Since you put it that way?
EMT is a crap theory in the manner it is explained by its critics, which from what I have read, is highly distorted. From the critics you'd think it was an effort to create some sort of deterministic model of the markets. I don't get that at all. From my reading, it is not intended to be an effort to rationalize the markets, more the opposite. The concept that markets price in all that is known about a given stock seems intuitively obvious to me, provided you add, felt, predicted, and suspected. If the current price is not a reflection of all these elements at the current moment, then on what is it based? The critics of EMT can't seem to answer that question, not that I've heard. EMT isn't an attempt to model the future so much as it's an admission that this cannot be done.
Value investment gurus tell us that they can read things into stock pricing that others cannot. If they say a company is undervalued, then it is, even if the rest of the market doesn't see the same thing, or never does. If an "undervalued" company remains undervalued for years, then is it still undervalued? Is the value investor still right? According to whom? In my book they are only right if the markets ultimately see what they saw first. And unless you are Warren Buffett, good luck with that.
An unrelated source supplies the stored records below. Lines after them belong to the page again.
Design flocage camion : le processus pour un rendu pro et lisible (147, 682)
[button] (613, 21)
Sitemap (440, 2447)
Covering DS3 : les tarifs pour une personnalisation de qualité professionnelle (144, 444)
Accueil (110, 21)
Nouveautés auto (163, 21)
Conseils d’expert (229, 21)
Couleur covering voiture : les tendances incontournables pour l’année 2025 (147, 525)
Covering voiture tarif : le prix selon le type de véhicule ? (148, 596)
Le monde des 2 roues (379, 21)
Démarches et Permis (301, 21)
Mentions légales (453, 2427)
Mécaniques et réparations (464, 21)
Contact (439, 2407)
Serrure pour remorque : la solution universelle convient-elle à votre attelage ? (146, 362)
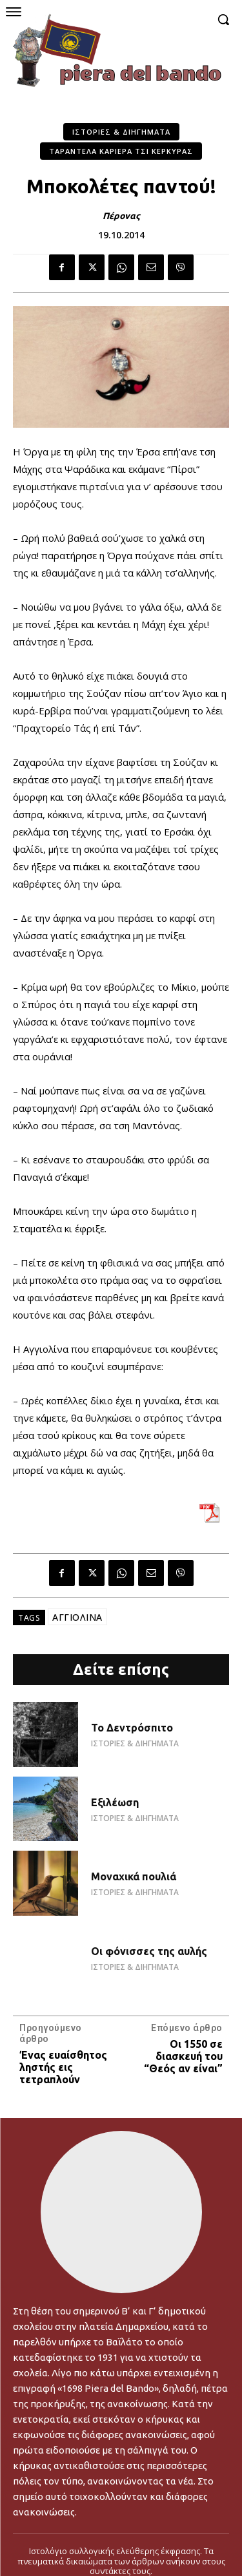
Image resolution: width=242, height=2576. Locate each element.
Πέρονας (121, 216)
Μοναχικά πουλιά (133, 1876)
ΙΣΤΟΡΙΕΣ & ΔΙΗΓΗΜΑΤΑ (121, 131)
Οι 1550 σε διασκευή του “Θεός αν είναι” (183, 2056)
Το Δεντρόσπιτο (132, 1727)
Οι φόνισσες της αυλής (149, 1951)
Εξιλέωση (115, 1802)
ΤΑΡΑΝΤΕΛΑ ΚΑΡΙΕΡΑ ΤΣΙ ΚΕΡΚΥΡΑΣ (121, 151)
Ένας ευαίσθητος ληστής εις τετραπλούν (63, 2067)
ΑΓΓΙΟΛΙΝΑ (77, 1617)
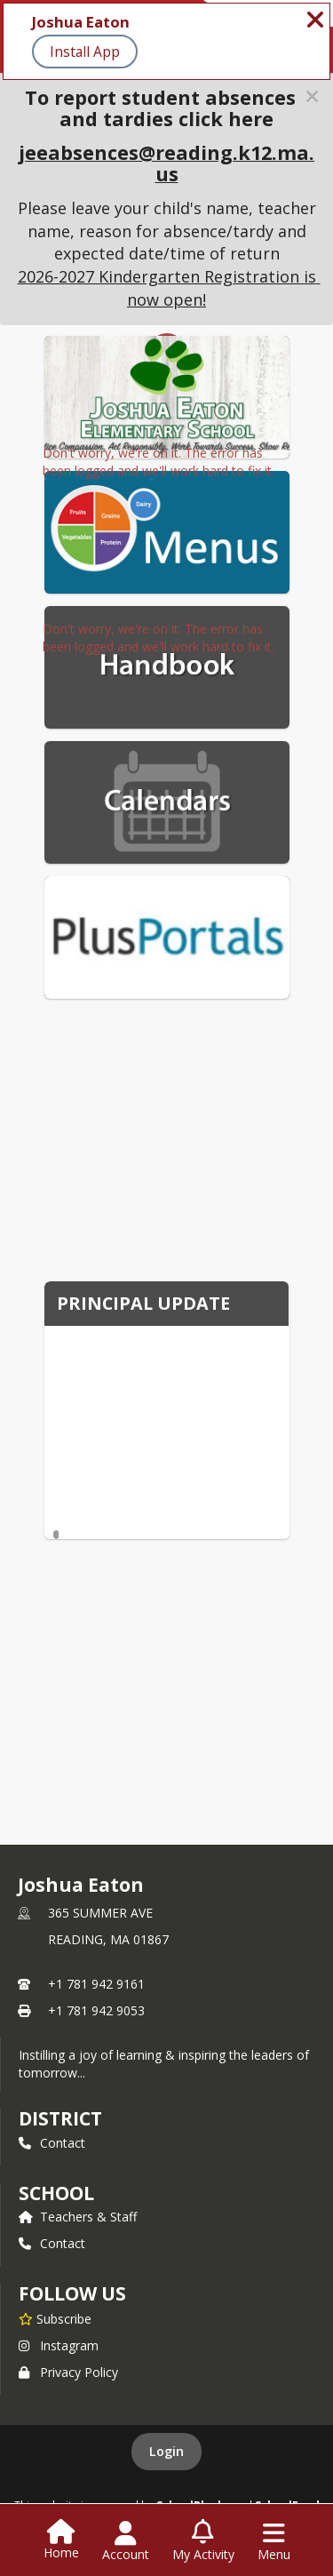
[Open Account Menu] (125, 2541)
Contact (52, 2142)
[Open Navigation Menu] (274, 2541)
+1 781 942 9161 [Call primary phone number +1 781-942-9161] (96, 1983)
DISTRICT (60, 2118)
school (56, 2193)
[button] (312, 96)
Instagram (59, 2345)
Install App (85, 51)
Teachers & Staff (78, 2216)
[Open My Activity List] (203, 2541)
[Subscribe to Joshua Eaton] (55, 2318)
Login (166, 2451)
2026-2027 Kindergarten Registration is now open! (169, 288)
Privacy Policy (68, 2372)
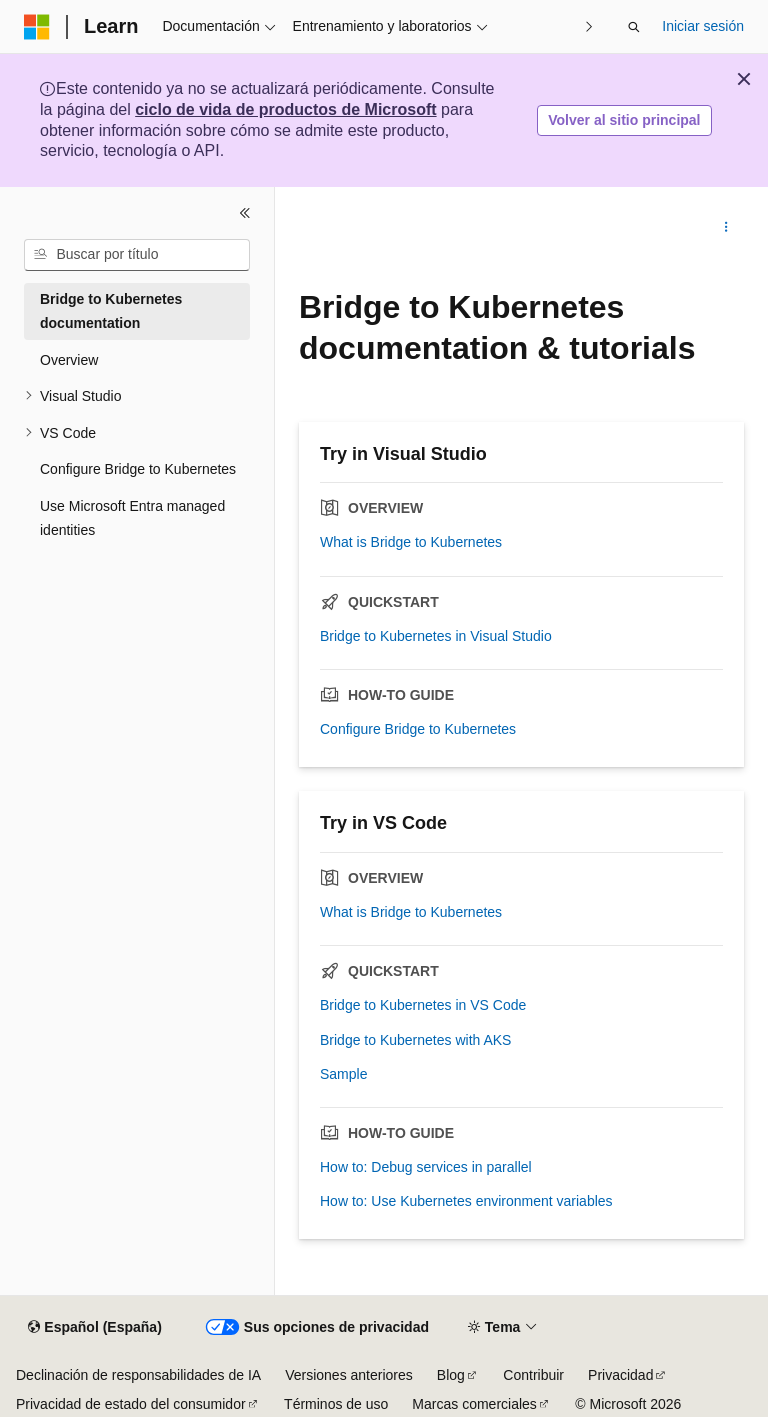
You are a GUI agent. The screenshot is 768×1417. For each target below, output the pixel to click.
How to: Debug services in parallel (426, 1167)
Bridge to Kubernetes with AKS (415, 1040)
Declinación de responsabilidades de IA (138, 1375)
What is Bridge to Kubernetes (411, 542)
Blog (451, 1375)
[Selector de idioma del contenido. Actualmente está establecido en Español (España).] (94, 1328)
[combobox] (137, 255)
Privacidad (620, 1375)
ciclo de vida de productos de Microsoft (285, 109)
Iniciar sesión (703, 26)
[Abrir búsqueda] (634, 27)
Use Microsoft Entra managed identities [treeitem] (132, 518)
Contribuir (533, 1375)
The problem with actively managed mutual funds isn't that they adhere to arbitrary rules, but in fact that they adhere to no rules at all. You will find that most of them style drift with abandon. You think you invested in small company growth, but is that what the fund is buying? Often a third or more of the actual investments at any given moment are in something else. Your investment goals are confounded by fund managers who chase trends -- for which you pay them.
It is always possible to outperform. Anything being possible, that isn't the question. The question is whether it is probable.